The clauses that hobbled the Residential Tenancies Act were an expression of the legal primacy of the right to sell housing quickly. With the Private Residential Tenancies Board (which came into being through the 2004 act) recognised to have been a failure in enforcing standards and transparency in the rental sector, the 2004 act can now be judged itself to have been a failure, providing nothing but a legal framework for landlordism and rampant speculation in the housing sector. By facilitating temporary revenue streams for those playing the market over time but allowing them to sell at a time of their choosing, the Act - in combination with a vast range of tax-breaks and grants - made housing a universally available sweepstake.
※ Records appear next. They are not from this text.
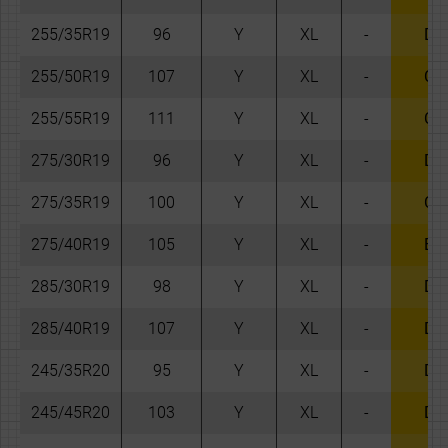
255/35R19
96
Y
XL
-
D
255/50R19
107
Y
XL
-
C
255/55R19
111
Y
XL
-
C
275/30R19
96
Y
XL
-
D
275/35R19
100
Y
XL
-
C
275/40R19
105
Y
XL
-
B
285/30R19
98
Y
XL
-
D
285/40R19
107
Y
XL
-
D
245/35R20
95
Y
XL
-
D
245/45R20
103
Y
XL
-
D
Houses and apartments were the tickets and they could be bought and sold in the abstract, before they were even built - all the better so as not to have to deal with pesky tenants. Given that part of the brief given to the Commission on the Private Rental Residential Sector (2000) was to seek ways to increase housing stock for the rental sector, it is now clear that the Commission's report and the legislation that arose from it is severely outdated. We have no great need for new houses.
Absent from all debate about future Irelands of late has been a vision wherein this notional lottery is phased out and replaced with a policy on housing under which houses are primarily for living in. As the Finance Bill was walked through the Dáil like a rowdy drunk at a wedding who has finally succumbed to sleep, its elbows held by those keen to be seen to be helping, a notable absentee from its contents was the Section 23 scrappage scheme, announced in December's budget. The scrapping of this tax relief, which allows the write-off of the value of investment property against tax on all rental incomes, is a political timebomb that all parties seem to have agreed to ignore since it was kicked down the line last month. The scheme was a key element in the Fianna Fáil led trapezium-sceme that drew queues to docklands and flood-plains, inner cities and outer ring roads in the still-called "good times". The demographic affected on the investment side will lose out heavily if and when it is removed and the short-term politics of this election cannot get its head around the implications.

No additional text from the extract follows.